Genç ve tecrübeli oyuncuların karmasıyla son yıllarda heyecan verici bir ivme yakalayan Türkiye A Milli Kadın Voleybol Takımı, Avrupa Şampiyonası için gün sayıyor. Tokyo’da gösterdiği performansla dünya çapında ses getiren ve uzun yıllar milli takımın en önemli isimlerinden biri olarak anılmasına kesin gözüyle bakılan Zehra Güneş, şampiyonaya ve milli takımın geleceğine umutla bakıyor.
Öncelikle tebrikler ve hoş geldin
Çok teşekkürler.
Olimpiyat Köyü’nde kendi alanlarında dünyanın en iyileriyle birlikteydiniz. Novak Djokovic, Kevin Durant ve daha birçok önemli sporcuyla aynı atmosferi soludunuz. Bu size neler kattı, köydeki ortamı nasıl değerlendirirsin?
Gitmeden önce oranın böyle büyülü bir dünya olduğunu bilmiyorduk, gittiğimizde fark ettik. Dünya Şampiyonası, Avrupa Şampiyonası ve olimpiyat madalyaları olan yıldız sporcularla uyanıyorduk. Bu gerçekten müthiş bir his. Yolda yürürken hayatında bir daha göremeyeceğin sporcularla karşılaşabiliyorsun. Olimpiyat köyünde olmak gerçekten anlatılmaz, yaşanır.
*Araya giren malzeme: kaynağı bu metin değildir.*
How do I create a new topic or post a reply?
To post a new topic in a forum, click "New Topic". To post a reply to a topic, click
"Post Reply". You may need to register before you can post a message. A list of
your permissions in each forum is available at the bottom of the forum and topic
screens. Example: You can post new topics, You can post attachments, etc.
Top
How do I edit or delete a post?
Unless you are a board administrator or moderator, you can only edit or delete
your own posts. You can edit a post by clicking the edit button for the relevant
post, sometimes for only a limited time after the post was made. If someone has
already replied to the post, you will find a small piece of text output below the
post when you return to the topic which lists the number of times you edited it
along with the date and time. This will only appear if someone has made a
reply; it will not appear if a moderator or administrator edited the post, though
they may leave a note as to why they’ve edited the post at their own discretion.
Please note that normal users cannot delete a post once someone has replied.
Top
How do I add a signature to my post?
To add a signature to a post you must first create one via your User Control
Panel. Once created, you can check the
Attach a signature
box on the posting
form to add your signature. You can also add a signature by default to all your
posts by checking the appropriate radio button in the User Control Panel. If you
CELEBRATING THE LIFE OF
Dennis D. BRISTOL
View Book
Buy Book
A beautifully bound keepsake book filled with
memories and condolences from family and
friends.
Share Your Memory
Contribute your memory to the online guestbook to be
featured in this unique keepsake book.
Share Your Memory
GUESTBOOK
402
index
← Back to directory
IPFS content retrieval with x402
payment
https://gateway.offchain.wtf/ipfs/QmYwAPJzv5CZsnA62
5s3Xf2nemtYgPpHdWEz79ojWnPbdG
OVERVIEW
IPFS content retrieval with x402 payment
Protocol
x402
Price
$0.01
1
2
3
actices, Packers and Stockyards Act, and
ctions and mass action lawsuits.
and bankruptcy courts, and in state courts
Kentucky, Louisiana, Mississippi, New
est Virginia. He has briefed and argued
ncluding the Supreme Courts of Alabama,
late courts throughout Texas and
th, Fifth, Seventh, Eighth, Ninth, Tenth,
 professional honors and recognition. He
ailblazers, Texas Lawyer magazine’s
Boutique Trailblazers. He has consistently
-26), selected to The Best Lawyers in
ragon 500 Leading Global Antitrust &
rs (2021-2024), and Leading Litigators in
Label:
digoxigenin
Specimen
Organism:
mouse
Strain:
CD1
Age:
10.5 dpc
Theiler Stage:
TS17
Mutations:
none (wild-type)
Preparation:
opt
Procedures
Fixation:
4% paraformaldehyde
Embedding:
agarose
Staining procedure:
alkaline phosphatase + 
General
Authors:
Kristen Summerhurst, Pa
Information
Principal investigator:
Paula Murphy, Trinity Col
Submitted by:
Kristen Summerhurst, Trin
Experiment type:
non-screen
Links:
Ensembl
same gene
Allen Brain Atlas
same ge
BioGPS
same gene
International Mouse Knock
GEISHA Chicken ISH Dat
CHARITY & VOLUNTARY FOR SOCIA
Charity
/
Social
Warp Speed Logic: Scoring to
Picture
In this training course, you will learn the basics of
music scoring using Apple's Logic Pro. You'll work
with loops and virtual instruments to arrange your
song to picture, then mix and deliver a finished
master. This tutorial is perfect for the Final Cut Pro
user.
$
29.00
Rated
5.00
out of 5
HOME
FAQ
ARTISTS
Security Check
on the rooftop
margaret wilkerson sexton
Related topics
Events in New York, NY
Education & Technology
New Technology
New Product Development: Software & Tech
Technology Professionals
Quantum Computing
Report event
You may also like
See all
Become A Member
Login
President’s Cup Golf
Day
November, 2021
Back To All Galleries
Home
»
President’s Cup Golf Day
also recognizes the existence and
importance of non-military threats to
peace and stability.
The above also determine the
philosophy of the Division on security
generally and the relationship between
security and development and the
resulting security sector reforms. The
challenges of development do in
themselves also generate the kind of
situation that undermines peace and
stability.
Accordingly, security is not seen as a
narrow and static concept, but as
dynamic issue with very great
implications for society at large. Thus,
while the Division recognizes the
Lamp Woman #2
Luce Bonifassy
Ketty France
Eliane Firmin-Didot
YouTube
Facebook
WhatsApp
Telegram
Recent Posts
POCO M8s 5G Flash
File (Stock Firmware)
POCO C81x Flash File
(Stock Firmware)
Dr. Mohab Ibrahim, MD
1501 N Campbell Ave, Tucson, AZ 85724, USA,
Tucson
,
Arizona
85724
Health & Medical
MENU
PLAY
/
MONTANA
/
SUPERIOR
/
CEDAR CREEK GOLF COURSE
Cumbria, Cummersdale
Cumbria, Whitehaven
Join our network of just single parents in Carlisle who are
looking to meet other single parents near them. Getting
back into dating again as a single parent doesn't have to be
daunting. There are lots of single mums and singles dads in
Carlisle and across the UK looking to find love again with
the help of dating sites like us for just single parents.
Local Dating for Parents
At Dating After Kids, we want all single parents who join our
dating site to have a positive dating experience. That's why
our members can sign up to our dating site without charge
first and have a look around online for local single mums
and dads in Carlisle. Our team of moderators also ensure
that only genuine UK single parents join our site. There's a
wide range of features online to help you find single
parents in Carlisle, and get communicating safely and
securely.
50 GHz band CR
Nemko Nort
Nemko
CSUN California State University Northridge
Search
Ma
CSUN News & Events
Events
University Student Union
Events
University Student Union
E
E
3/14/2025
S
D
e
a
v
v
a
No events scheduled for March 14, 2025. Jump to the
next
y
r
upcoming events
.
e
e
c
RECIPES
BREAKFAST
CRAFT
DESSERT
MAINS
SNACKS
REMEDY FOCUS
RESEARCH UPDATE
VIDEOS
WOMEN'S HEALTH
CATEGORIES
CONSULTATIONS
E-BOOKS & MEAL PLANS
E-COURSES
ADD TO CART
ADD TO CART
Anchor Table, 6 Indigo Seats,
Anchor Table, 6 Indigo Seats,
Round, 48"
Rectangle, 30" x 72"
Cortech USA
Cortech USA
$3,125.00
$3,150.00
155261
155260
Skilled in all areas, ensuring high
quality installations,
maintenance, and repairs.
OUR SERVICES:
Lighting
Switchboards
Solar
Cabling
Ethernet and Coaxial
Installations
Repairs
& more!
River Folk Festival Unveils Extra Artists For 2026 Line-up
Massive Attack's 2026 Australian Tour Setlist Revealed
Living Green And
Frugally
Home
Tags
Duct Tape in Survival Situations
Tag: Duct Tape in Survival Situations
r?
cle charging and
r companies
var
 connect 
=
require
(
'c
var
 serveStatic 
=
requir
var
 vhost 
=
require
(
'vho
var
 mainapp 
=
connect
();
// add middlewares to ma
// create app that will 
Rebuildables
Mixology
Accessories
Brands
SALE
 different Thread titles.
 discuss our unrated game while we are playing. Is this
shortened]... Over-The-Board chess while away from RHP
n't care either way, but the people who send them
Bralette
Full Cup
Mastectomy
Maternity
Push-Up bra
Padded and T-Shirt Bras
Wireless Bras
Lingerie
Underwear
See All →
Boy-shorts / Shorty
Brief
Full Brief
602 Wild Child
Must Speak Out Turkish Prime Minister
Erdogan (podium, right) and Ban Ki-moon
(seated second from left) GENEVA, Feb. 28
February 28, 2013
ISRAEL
Daha önce motivasyonu çok çabuk bozulan biri olabildiğinden bahsetmiştin. İkinci kez katılınılan bir olimpiyatta neredeyse madalya maçını garantileme imkanı buldunuz ve bu müthiş bir başarı. Yine de Güney Kore maçından sonra bir hayal kırıklığı yaşadınız. Bundan sonra yoğun takvim devam ediyor ve önümüzde Avrupa Şampiyonası var. Sence olimpiyat tecrübesinin hemen ardından Avrupa Şampiyonası’na gitmenin pozitif ve negatif yanları neler?
Biz Tokyo’ya gitmeden önce her röportajımda orada son saniyeye kadar savaşacağımızı vurguladım. Güney Kore maçını da 3-2 kaybettik ve son topa kadar savaştığımızı düşünüyorum. Eğer biz gruptan çıkıp çeyrek final maçı sonunda ağlıyorsak Türk voleybolu bir yerlere gelmiş demektir. Bir şanssızlık yaşasak da bu turnuvayı çok başarılı bir şekilde bitirdik ve yaşadıklarımız bize çok şey kattı. Böyle bir tecrübeyi yolun çok başındayken yaşamamızı da bir artı olarak görüyorum. Bu kadronun daha çok olimpiyatı olacak, genel olarak bizim için pozitif ve iyi bir şekilde bitti.
Negatif yanları ise, sonuçta bu bir çeyrek final maçıydı ve talihsiz bir sonuçla ayrıldık. Sadece üzüntümüz bizim için eksiydi ama motivasyon eksikliği yaşamıyoruz. Çok büyük bir organizasyondan geldik ve şu an hedef turnuvamıza gidiyoruz. Oranın bize kattığı şeylerle Avrupa Şampiyonası’nda çok farklı başarılar kazanacağımıza inanıyoruz.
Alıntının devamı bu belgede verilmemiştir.